There are many things that define Rockwall. The Harbor, the Square and the lake are all icons of this county. On par with the big three is, a burger joint. This may seem shocking to some, but Boots Burgers has been around since 1968 and for 40-plus years people from all over Texas have trekked to the house style restaurant for a classic taste.
The Mooney family started the business after losing their jobs at a factory in Dallas. Since that time the joint has been family run. Boots Burgers is located close to downtown Rockwall on Austin Street, but it‘s easy to miss, as it is both a restaurant and a residence.
Currently Russell Mooney – the nephew of the owner – is in charge of cooking the greasy delights and although he realizes how popular the burgers are he said there is nothing special his family does to add flavor.
Everything is old fashioned according to Mooney. Bun warmers are nowhere to be found, but a big heavy flat top grill is as obvious as the great taste.
“The grease comes directly from the meat,” Mooney said. “If you are a vegetarian, you’re out of luck down here.”
The name comes from Mooney’s grandfather whose nickname was Boots. It’s that simple according to Mooney, no other reason for the name.
Longtime Rockwall residents like District Clerk Kay McDaniel make it a point to indulge in the burgers as much as possible.
“I don’t know what they do to the burgers, but they are the best,” she said.
McDaniel, a patron since 1969, said Boots transcends stereotypes attracting all kinds to its off-the-map location.
“You will see pickups and Cadillacs,” she said. “People I know that know about Boots love it and it has always been right here.”
From Tuesday to Saturday Boots Burgers is almost constantly busy from 11 a.m. to when the meat, or Mooney’s patience, runs out.
‘It is common to wait 45 minutes for a hamburger up here on a Saturday,” Mooney said.
Although the restaurant has been open since the late 60s, Mooney said his family has been in Rockwall since the late 1800s.
“My great grandfather was the county clerk back in the teens,” Mooney said. “I have seen pictures of him standing in front of the old red courthouse in The Square with a gun belt on.”
Rockwall has changed quite a bit over the last century and although Mooney prefers a small town feeling he has no intentions of leaving Rockwall.
“This is our home town,” he said. “Where else are we going to go?”
Despite its popularity – even garnering the attention of burger tours, franchisers and television shows – Mooney said he and his family have no intention of changing anything about Boots.
“We’ve had offers to buy the name, but we like to keep it simple,” he said. “It feels good to be respected though.”
Residents that have left Rockwall miss the burgers too. Doug Davidson is one such resident who after returning to Rockwall after 30 years was overjoyed to see the place still open and going strong.
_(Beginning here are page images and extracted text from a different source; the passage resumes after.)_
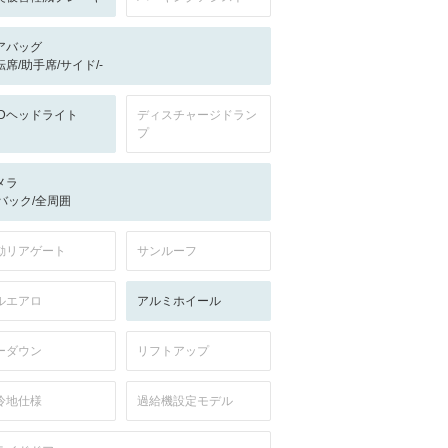
アバッグ
転席/助手席/サイド/-
EDヘッドライト
ディスチャージドラン
プ
メラ
-/バック/全周囲
動リアゲート
サンルーフ
ルエアロ
アルミホイール
ーダウン
リフトアップ
冷地仕様
過給機設定モデル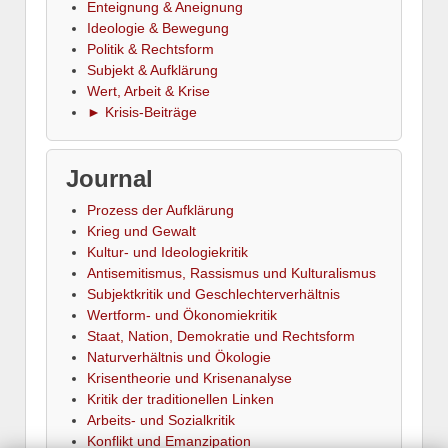
Enteignung & Aneignung
Ideologie & Bewegung
Politik & Rechtsform
Subjekt & Aufklärung
Wert, Arbeit & Krise
► Krisis-Beiträge
Journal
Prozess der Aufklärung
Krieg und Gewalt
Kultur- und Ideologiekritik
Antisemitismus, Rassismus und Kulturalismus
Subjektkritik und Geschlechterverhältnis
Wertform- und Ökonomiekritik
Staat, Nation, Demokratie und Rechtsform
Naturverhältnis und Ökologie
Krisentheorie und Krisenanalyse
Kritik der traditionellen Linken
Arbeits- und Sozialkritik
Konflikt und Emanzipation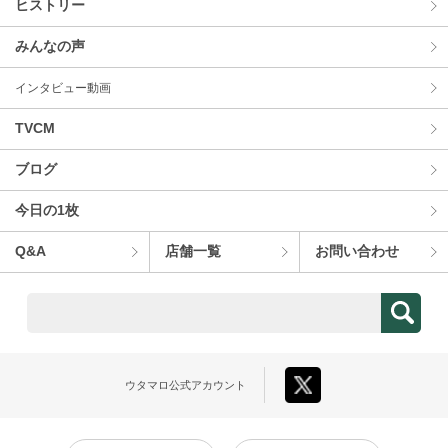
ヒストリー
みんなの声
インタビュー動画
TVCM
ブログ
今⽇の1枚
Q&A
店舗⼀覧
お問い合わせ
ウタマロ
公式アカウント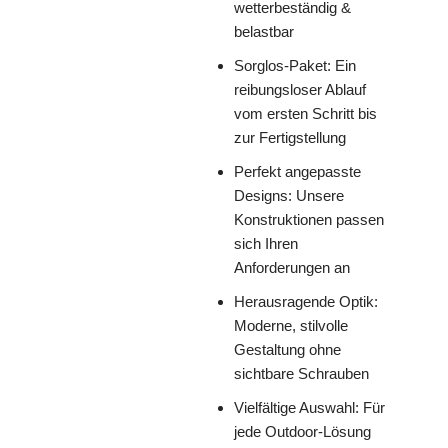
wetterbeständig &
belastbar
Sorglos-Paket: Ein
reibungsloser Ablauf
vom ersten Schritt bis
zur Fertigstellung
Perfekt angepasste
Designs: Unsere
Konstruktionen passen
sich Ihren
Anforderungen an
Herausragende Optik:
Moderne, stilvolle
Gestaltung ohne
sichtbare Schrauben
Vielfältige Auswahl: Für
jede Outdoor-Lösung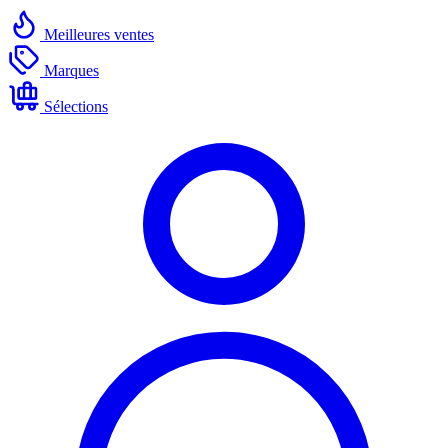
Meilleures ventes
Marques
Sélections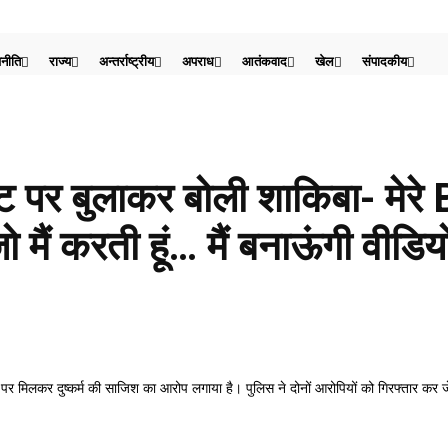
नीति
राज्य
अन्तर्राष्ट्रीय
अपराध
आतंकवाद
खेल
संपादकीय
्लैट पर बुलाकर बोली शाकिबा- मेर
ैं करती हूं… मैं बनाऊंगी वीडिय
 मिलकर दुष्कर्म की साजिश का आरोप लगाया है। पुलिस ने दोनों आरोपियों को गिरफ्तार कर जे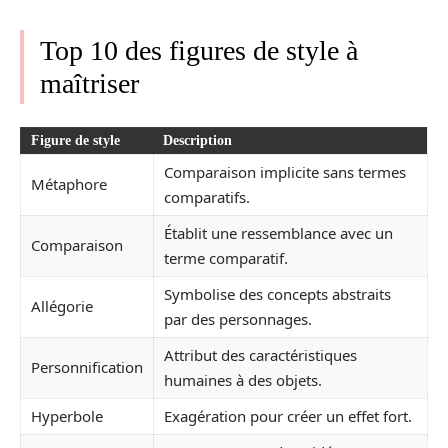
Top 10 des figures de style à
maîtriser
Figure de style
Description
Comparaison implicite sans termes
Métaphore
comparatifs.
Établit une ressemblance avec un
Comparaison
terme comparatif.
Symbolise des concepts abstraits
Allégorie
par des personnages.
Attribut des caractéristiques
Personnification
humaines à des objets.
Hyperbole
Exagération pour créer un effet fort.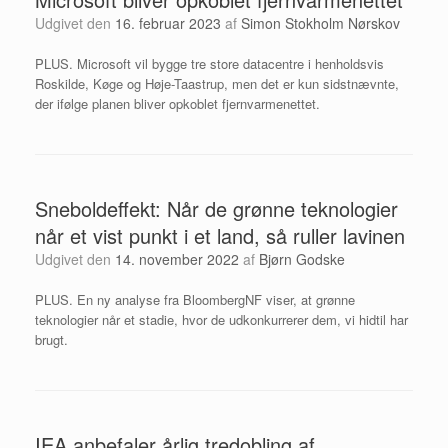
Udgivet den
16. februar 2023
af
Simon Stokholm Nørskov
PLUS. Microsoft vil bygge tre store datacentre i henholdsvis
Roskilde, Køge og Høje-Taastrup, men det er kun sidstnævnte,
der ifølge planen bliver opkoblet fjernvarmenettet.
Sneboldeffekt: Når de grønne teknologier
når et vist punkt i et land, så ruller lavinen
Udgivet den
14. november 2022
af
Bjørn Godske
PLUS. En ny analyse fra BloombergNF viser, at grønne
teknologier når et stadie, hvor de udkonkurrerer dem, vi hidtil har
brugt.
IEA anbefaler årlig tredobling af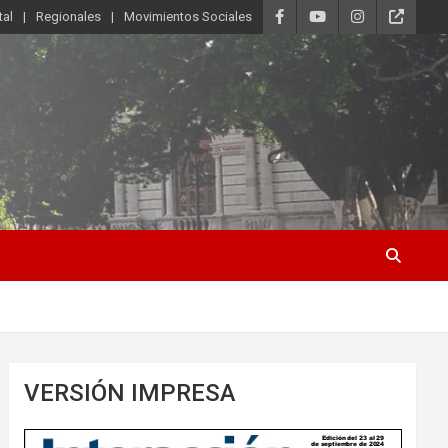
tal
Regionales
Movimientos Sociales
VERSIÓN IMPRESA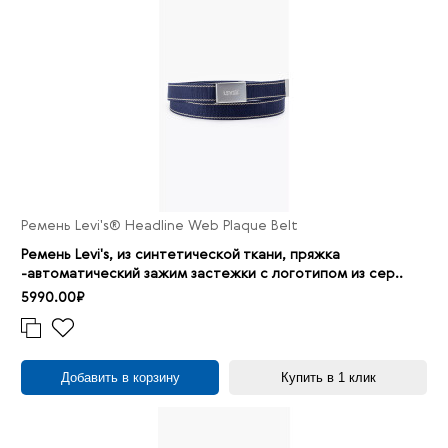
Ремень Levi's® Headline Web Plaque Belt
Ремень Levi's, из синтетической ткани, пряжка
-автоматический зажим застежки с логотипом из сер..
5990.00₽
Добавить в корзину
Купить в 1 клик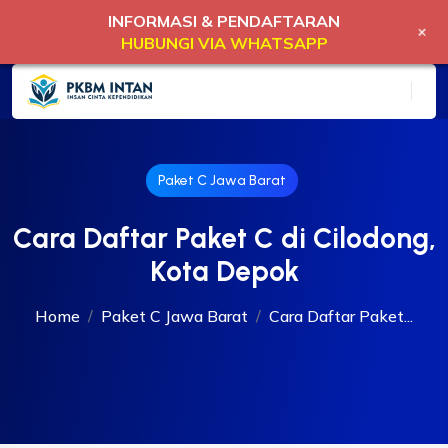
INFORMASI & PENDAFTARAN
+
HUBUNGI VIA WHATSAPP
Paket C Jawa Barat
Cara Daftar Paket C di Cilodong,
Kota Depok
Home
Paket C Jawa Barat
Cara Daftar Paket...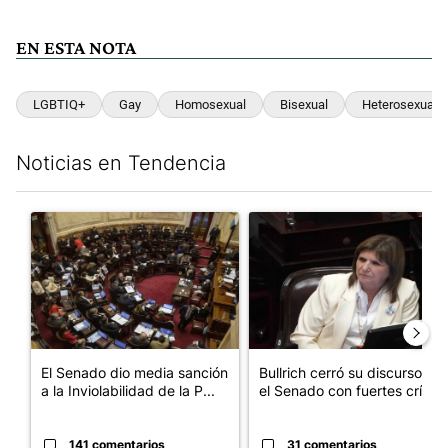
EN ESTA NOTA
LGBTIQ+
Gay
Homosexual
Bisexual
Heterosexual
Noticias en Tendencia
Este listado muestra los artículos con más comentarios en los últim
Un artículo de tendencia con el título "El Senado dio media san
Un artículo de tendencia con el
El Senado dio media sanción
Bullrich cerró su discurso en
a la Inviolabilidad de la P...
el Senado con fuertes crí...
141 comentarios
31 comentarios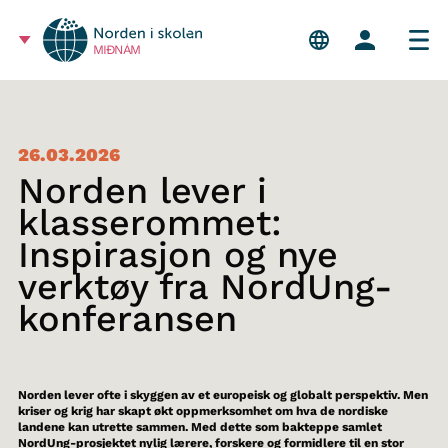
MIÐNÁM
26.03.2026
Norden lever i
klasserommet:
Inspirasjon og nye
verktøy fra NordUng-
konferansen
Norden lever ofte i skyggen av et europeisk og globalt perspektiv. Men
kriser og krig har skapt økt oppmerksomhet om hva de nordiske
landene kan utrette sammen. Med dette som bakteppe samlet
NordUng-prosjektet nylig lærere, forskere og formidlere til en stor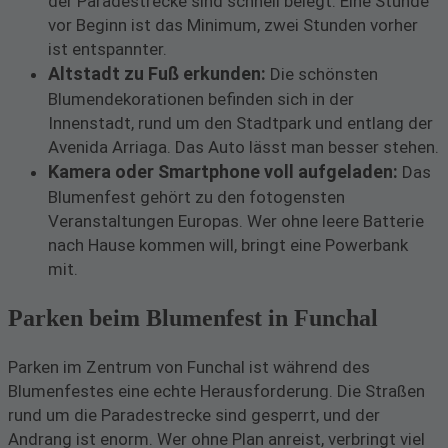
der Paradestrecke sind schnell belegt. Eine Stunde
vor Beginn ist das Minimum, zwei Stunden vorher
ist entspannter.
Altstadt zu Fuß erkunden:
Die schönsten
Blumendekorationen befinden sich in der
Innenstadt, rund um den Stadtpark und entlang der
Avenida Arriaga. Das Auto lässt man besser stehen.
Kamera oder Smartphone voll aufgeladen:
Das
Blumenfest gehört zu den fotogensten
Veranstaltungen Europas. Wer ohne leere Batterie
nach Hause kommen will, bringt eine Powerbank
mit.
Parken beim Blumenfest in Funchal
Parken im Zentrum von Funchal ist während des
Blumenfestes eine echte Herausforderung. Die Straßen
rund um die Paradestrecke sind gesperrt, und der
Andrang ist enorm. Wer ohne Plan anreist, verbringt viel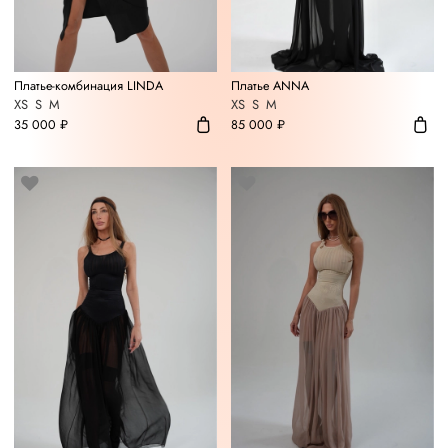
Платье-комбинация LINDA
Платье ANNA
XS
S
M
XS
S
M
35 000 ₽
85 000 ₽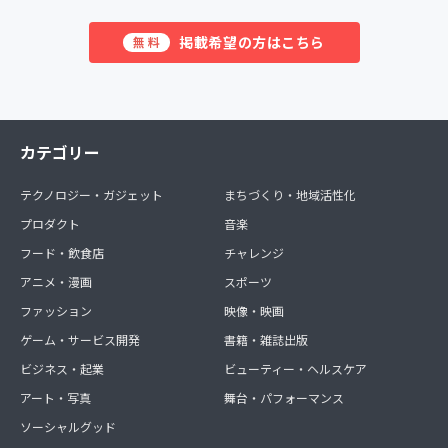
掲載希望の方はこちら
無料
カテゴリー
テクノロジー・ガジェット
まちづくり・地域活性化
プロダクト
音楽
フード・飲食店
チャレンジ
アニメ・漫画
スポーツ
ファッション
映像・映画
ゲーム・サービス開発
書籍・雑誌出版
ビジネス・起業
ビューティー・ヘルスケア
アート・写真
舞台・パフォーマンス
ソーシャルグッド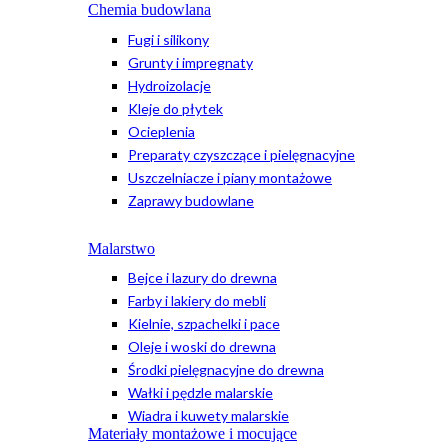
Chemia budowlana
Fugi i silikony
Grunty i impregnaty
Hydroizolacje
Kleje do płytek
Ocieplenia
Preparaty czyszczące i pielęgnacyjne
Uszczelniacze i piany montażowe
Zaprawy budowlane
Malarstwo
Bejce i lazury do drewna
Farby i lakiery do mebli
Kielnie, szpachelki i pace
Oleje i woski do drewna
Środki pielęgnacyjne do drewna
Wałki i pędzle malarskie
Wiadra i kuwety malarskie
Materiały montażowe i mocujące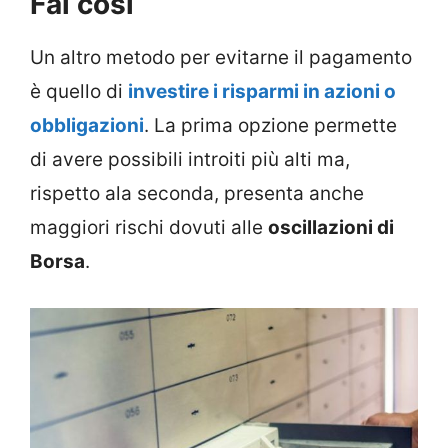
Fai così
Un altro metodo per evitarne il pagamento
è quello di
investire i risparmi in azioni o
obbligazioni
. La prima opzione permette
di avere possibili introiti più alti ma,
rispetto ala seconda, presenta anche
maggiori rischi dovuti alle
oscillazioni di
Borsa
.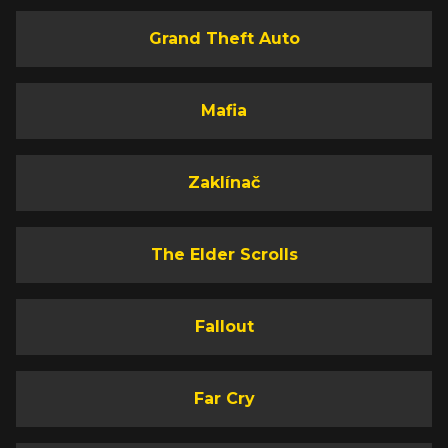
Grand Theft Auto
Mafia
Zaklínač
The Elder Scrolls
Fallout
Far Cry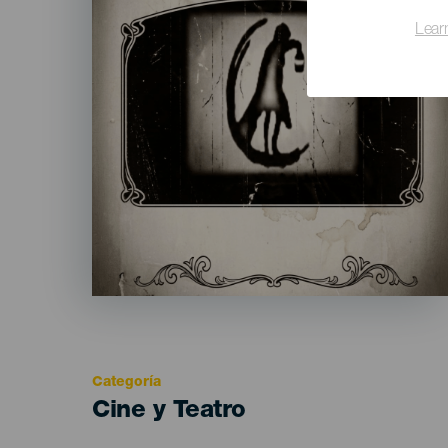
Lear
Categoría
Categoría
Cine y Teatro
del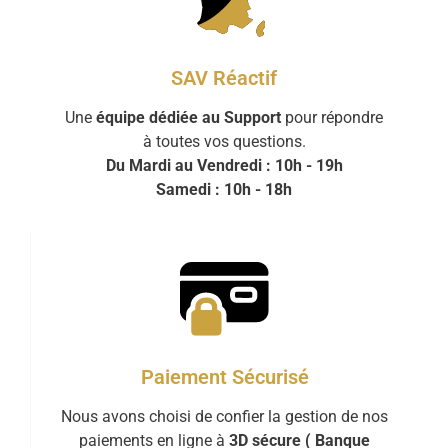
SAV Réactif
Une
équipe dédiée au Support
pour répondre
à toutes vos questions.
Du Mardi au Vendredi : 10h - 19h
Samedi : 10h - 18h
Paiement Sécurisé
Nous avons choisi de confier la gestion de nos
paiements en ligne à
3D sécure ( Banque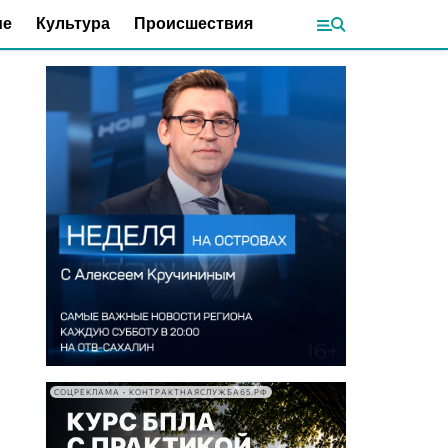
ие
Культура
Происшествия
СОЦРЕКЛАМА • КОНТРАКТНАЯСЛУЖБА65.РФ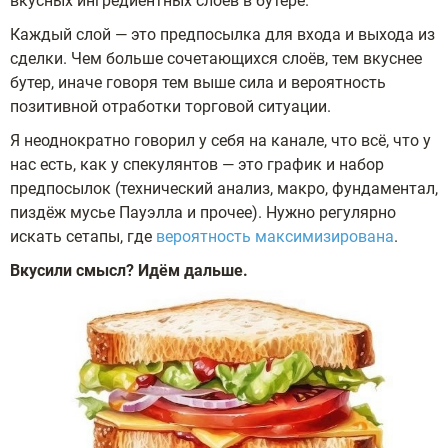
вкусных ингредиентных слоёв в бутере.
Каждый слой — это предпосылка для входа и выхода из
сделки. Чем больше сочетающихся слоёв, тем вкуснее
бутер, иначе говоря тем выше сила и вероятность
позитивной отработки торговой ситуации.
Я неоднократно говорил у себя на канале, что всё, что у
нас есть, как у спекулянтов — это график и набор
предпосылок (технический анализ, макро, фундаментал,
пиздёж мусье Пауэлла и прочее). Нужно регулярно
искать сетапы, где
вероятность максимизирована
.
Вкусили смысл? Идём дальше.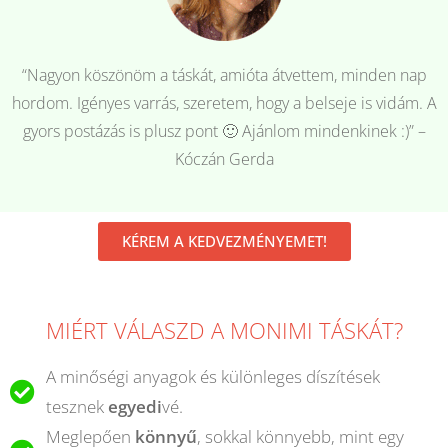
“Nagyon köszönöm a táskát, amióta átvettem, minden nap
hordom. Igényes varrás, szeretem, hogy a belseje is vidám. A
gyors postázás is plusz pont 🙂 Ajánlom mindenkinek :)” –
Kóczán Gerda
KÉREM A KEDVEZMÉNYEMET!
MIÉRT VÁLASZD A MONIMI TÁSKÁT?
A minőségi anyagok és különleges díszítések
tesznek
egyedi
vé.
Meglepően
könnyű
, sokkal könnyebb, mint egy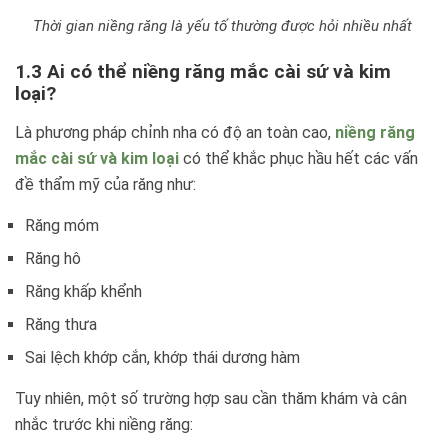
Thời gian niềng răng là yếu tố thường được hỏi nhiều nhất
1.3 Ai có thể niềng răng mắc cài sứ và kim
loại?
Là phương pháp chỉnh nha có độ an toàn cao,
niềng răng
mắc cài sứ và kim loại
có thể khắc phục hầu hết các vấn
đề thẩm mỹ của răng như:
Răng móm
Răng hô
Răng khấp khểnh
Răng thưa
Sai lệch khớp cắn, khớp thái dương hàm
Tuy nhiên, một số trường hợp sau cần thăm khám và cân
nhắc trước khi niềng răng: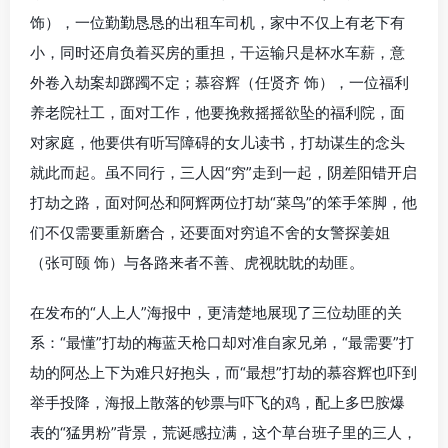
饰），一位勤勤恳恳的出租车司机，家中不仅上有老下有
小，同时还肩负着买房的重担，干运输只是杯水车薪，意
外卷入劫案却踯躅不定；慕容辉（任贤齐 饰），一位福利
养老院社工，面对工作，他要挽救摇摇欲坠的福利院，面
对家庭，他要供有听写障碍的女儿读书，打劫谋生的念头
就此而起。虽不同行，三人因“穷”走到一起，阴差阳错开启
打劫之路，面对阿怂和阿辉两位打劫“菜鸟”的笨手笨脚，他
们不仅需要重新磨合，还要面对穷追不舍的女警探姜姐
（张可颐 饰）与各路来者不善、虎视眈眈的劫匪。
在发布的“人上人”海报中，更清楚地展现了三位劫匪的关
系：“最懂”打劫的梅蓝天枪口却对准自家兄弟，“最需要”打
劫的阿怂上下为难只好抱头，而“最想”打劫的慕容辉也吓到
举手投降，海报上散落的钞票与吓飞的鸡，配上多巴胺爆
表的“猛男粉”背景，荒诞感拉满，这个草台班子里的三人，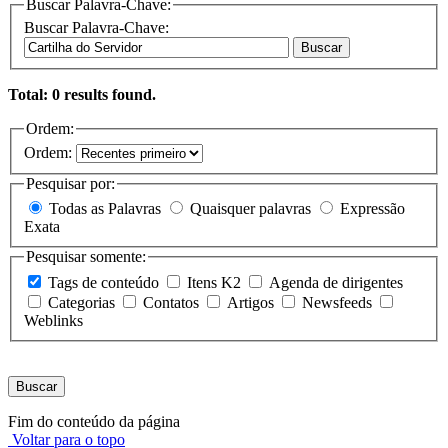
Buscar Palavra-Chave:
Buscar Palavra-Chave:
Buscar
Total: 0 results found.
Ordem:
Ordem:
Pesquisar por:
Todas as Palavras
Quaisquer palavras
Expressão
Exata
Pesquisar somente:
Tags de conteúdo
Itens K2
Agenda de dirigentes
Categorias
Contatos
Artigos
Newsfeeds
Weblinks
Buscar
Fim do conteúdo da página
Voltar para o topo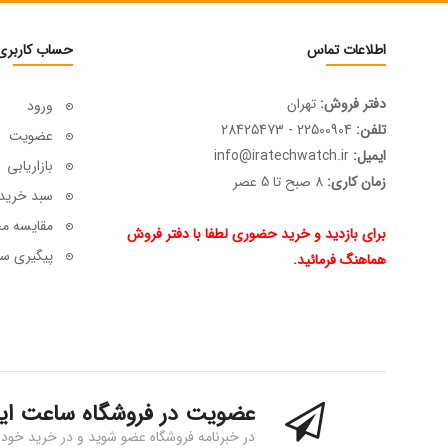
اطلاعات تماس
حساب کاربری
دفتر فروش:
تهران
ورود
تلفن:
22500904 - 28425473
عضویت
ایمیل:
info@iratechwatch.ir
بازاریابی
زمان کاری:
8 صبح تا 5 عصر
سبد خرید
مقایسه م
برای بازدید و خرید حضوری لطفا با دفتر فروش
پیگیری سف
هماهنگ فرمائید.
عضویت در فروشگاه ساعت ای
در خبرنامه فروشگاه عضو شوید و در خرید خود 15% تخفیف بگیرید!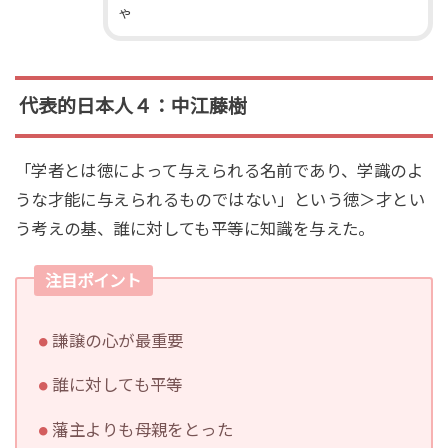
ゃ
代表的日本人４：中江藤樹
「学者とは徳によって与えられる名前であり、学識のよ
うな才能に与えられるものではない」という徳＞才とい
う考えの基、誰に対しても平等に知識を与えた。
注目ポイント
謙譲の心が最重要
誰に対しても平等
藩主よりも母親をとった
“I have been back a month and I live 45 miles away,” he said. “Whenever I am working close to Rockwall I try to make it a point to be around between 11 a.m. and 1 p.m.”
Even as a child, Davidson has fond memories of the greasy delicacies.
“I remember riding my bike up here when I was a kid and by the time I got home the bag was greasy. Even my handle bars were greasy,” he said. “They are just good greasy burgers.”
Aside from being known for great taste, Boots is also known for low prices. Spending more than $5 could be difficult for most, but Mooney is dedicated to keeping the price low.
“We hear from a lot of people that we should raise the prices,” he said. “We agreed that we want to keep people coming in and saying this is a good burger and it is cheap.”
The future may not be too bright for the landmark unfortunately. Mooney said his generation will probably be the last to cook the burgers, but regardless they plan to keep their integrity and keep providing the iconic beef patties to the public for as long as possible.
“We do not want to become that corporate monster like McDonalds, or In and Out Burger,” he said. “Places like that used to make good burgers until they lost their identity and we don’t want to lose ours.”